- **ENTRIES PROVIDED**
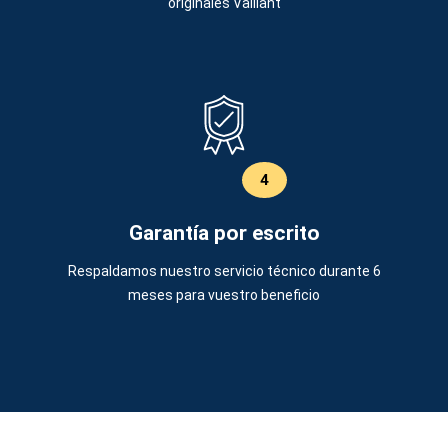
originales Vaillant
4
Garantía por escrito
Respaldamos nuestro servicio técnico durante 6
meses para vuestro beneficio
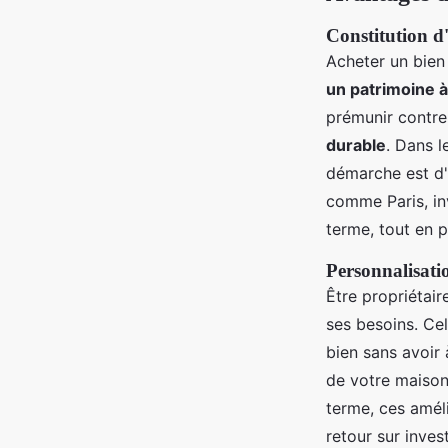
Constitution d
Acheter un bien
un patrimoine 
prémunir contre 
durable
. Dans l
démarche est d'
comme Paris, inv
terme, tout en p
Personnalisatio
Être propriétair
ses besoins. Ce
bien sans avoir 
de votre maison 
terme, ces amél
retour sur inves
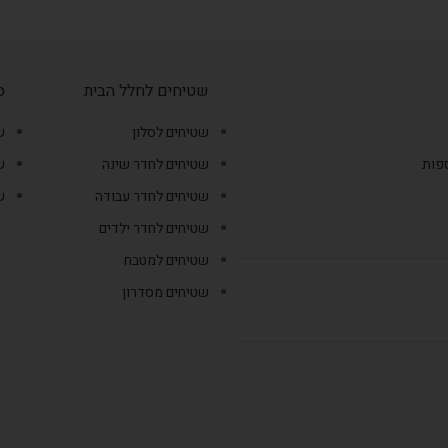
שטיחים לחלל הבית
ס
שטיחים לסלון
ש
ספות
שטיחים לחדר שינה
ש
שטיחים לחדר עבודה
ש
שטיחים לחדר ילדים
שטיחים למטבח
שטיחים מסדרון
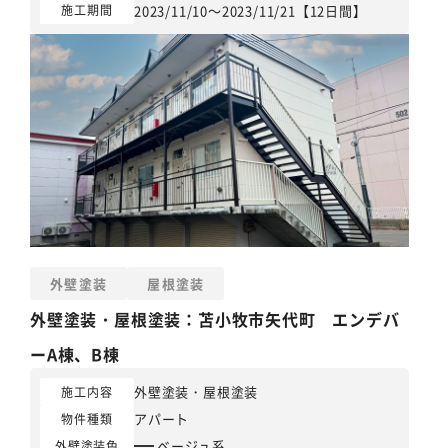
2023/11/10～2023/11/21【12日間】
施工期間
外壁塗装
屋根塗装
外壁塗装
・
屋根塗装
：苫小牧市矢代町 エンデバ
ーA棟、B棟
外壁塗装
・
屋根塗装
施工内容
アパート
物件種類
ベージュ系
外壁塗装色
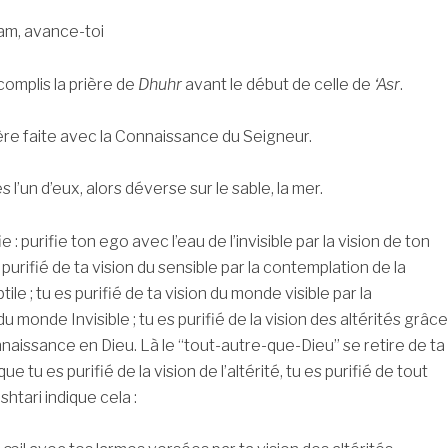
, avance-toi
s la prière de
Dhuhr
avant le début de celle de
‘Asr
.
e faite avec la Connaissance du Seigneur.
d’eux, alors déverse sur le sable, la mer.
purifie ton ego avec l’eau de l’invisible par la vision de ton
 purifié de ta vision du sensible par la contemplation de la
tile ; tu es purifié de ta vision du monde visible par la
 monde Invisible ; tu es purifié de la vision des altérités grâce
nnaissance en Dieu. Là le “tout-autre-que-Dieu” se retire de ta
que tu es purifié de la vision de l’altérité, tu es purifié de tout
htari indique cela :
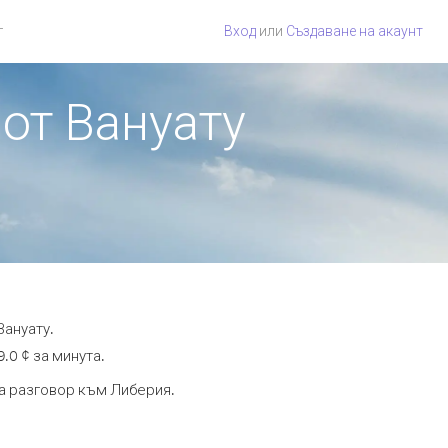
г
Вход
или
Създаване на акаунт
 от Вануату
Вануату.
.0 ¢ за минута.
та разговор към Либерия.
---
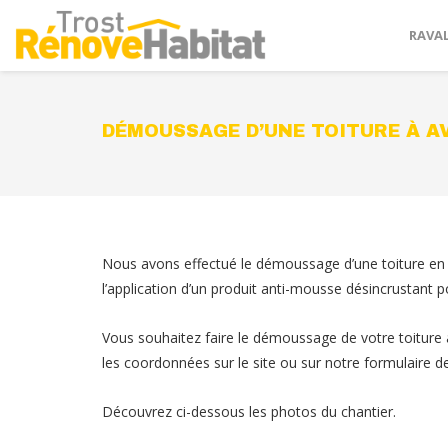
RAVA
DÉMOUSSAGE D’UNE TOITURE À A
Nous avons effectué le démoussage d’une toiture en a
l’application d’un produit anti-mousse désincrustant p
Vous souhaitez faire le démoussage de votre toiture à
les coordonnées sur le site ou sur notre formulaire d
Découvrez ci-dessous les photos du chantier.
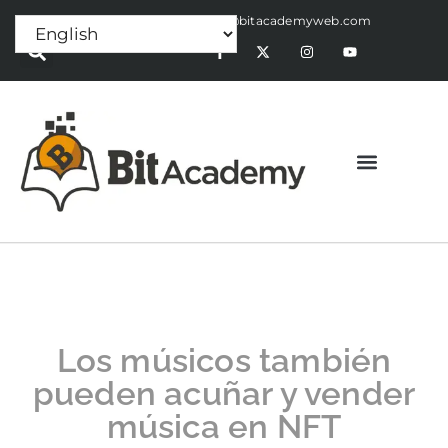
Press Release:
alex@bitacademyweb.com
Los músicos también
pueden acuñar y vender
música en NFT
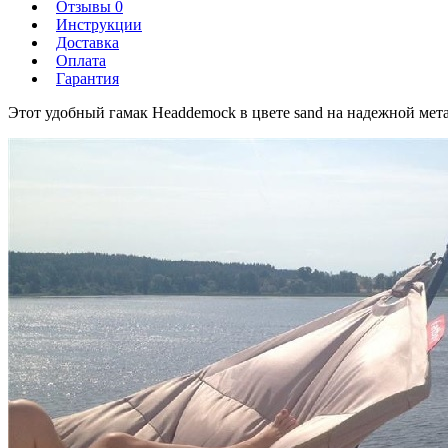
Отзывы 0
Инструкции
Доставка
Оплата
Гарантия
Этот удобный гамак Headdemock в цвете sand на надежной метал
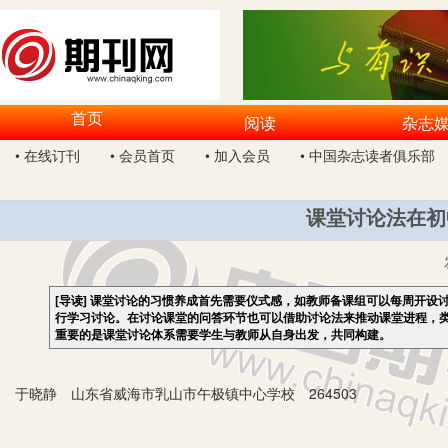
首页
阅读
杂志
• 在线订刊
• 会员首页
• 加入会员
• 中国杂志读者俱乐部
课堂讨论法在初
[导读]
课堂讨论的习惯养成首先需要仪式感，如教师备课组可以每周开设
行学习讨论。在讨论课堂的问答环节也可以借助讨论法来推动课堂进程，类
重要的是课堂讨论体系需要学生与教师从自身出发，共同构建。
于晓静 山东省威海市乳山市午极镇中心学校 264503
---
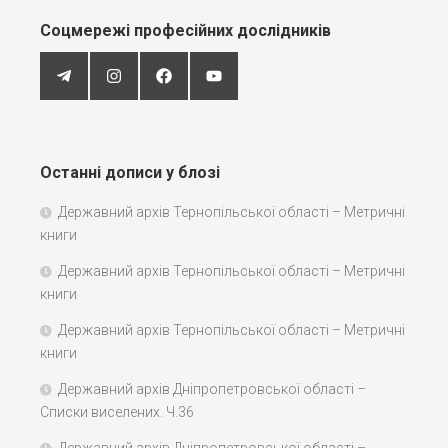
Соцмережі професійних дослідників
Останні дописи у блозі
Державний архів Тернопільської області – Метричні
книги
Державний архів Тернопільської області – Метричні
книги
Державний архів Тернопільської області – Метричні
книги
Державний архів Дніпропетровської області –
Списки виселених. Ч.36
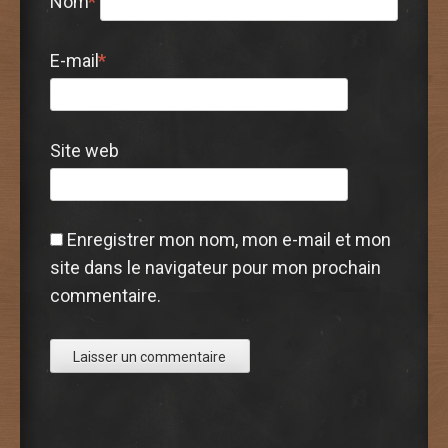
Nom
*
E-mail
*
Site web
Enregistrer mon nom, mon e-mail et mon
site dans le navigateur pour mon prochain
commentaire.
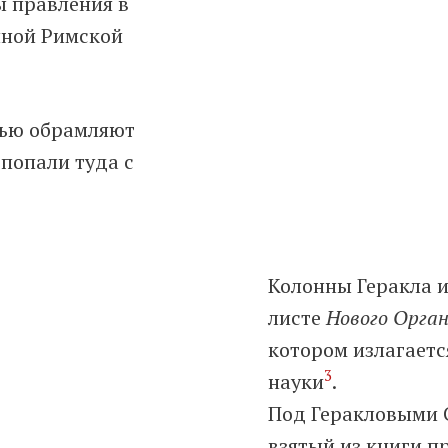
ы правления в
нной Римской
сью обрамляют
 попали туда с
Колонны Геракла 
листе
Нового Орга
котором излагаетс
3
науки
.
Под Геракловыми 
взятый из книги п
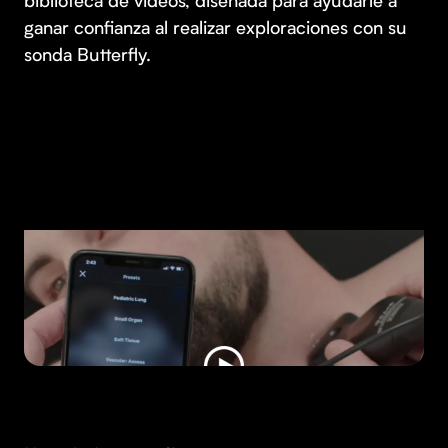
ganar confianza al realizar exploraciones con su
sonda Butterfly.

- **TASK ITEM**
Copy out the lines above from the line containing "Constitution d" through the line containing "та разговор към Либерия.", exactly, and keep the pictures out.

- **RESPONSE FOR THIS EXERCISE**
Constitution d
Acheter un bien
un patrimoine 
prémunir contre 
durable
. Dans l
démarche est d'
comme Paris, inv
terme, tout en p
Personnalisatio
Être propriétair
ses besoins. Ce
bien sans avoir 
de votre maison 
terme, ces amél
retour sur inves
שטיחים לחלל הבית
ס
שטיחים לסלון
ש
ספות
שטיחים לחדר שינה
ש
שטיחים לחדר עבודה
ש
שטיחים לחדר ילדים
שטיחים למטבח
שטיחים מסדרון
2023/11/10～2023/11/21【12日間】
施工期間
外壁塗装
屋根塗装
外壁塗装
・
屋根塗装
：苫小牧市矢代町 エンデバ
ーA棟、B棟
外壁塗装
・
屋根塗装
施工内容
アパート
物件種類
ベージュ系
外壁塗装色
, avance-toi
s la prière de
Dhuhr
avant le début de celle de
‘Asr
.
e faite avec la Connaissance du Seigneur.
d’eux, alors déverse sur le sable, la mer.
purifie ton ego avec l’eau de l’invisible par la vision de ton
 purifié de ta vision du sensible par la contemplation de la
tile ; tu es purifié de ta vision du monde visible par la
 monde Invisible ; tu es purifié de la vision des altérités grâce
nnaissance en Dieu. Là le “tout-autre-que-Dieu” se retire de ta
que tu es purifié de la vision de l’altérité, tu es purifié de tout
htari indique cela :
г
Вход
или
Създаване на акаунт
 от Вануату
Вануату.
.0 ¢ за минута.
та разговор към Либерия.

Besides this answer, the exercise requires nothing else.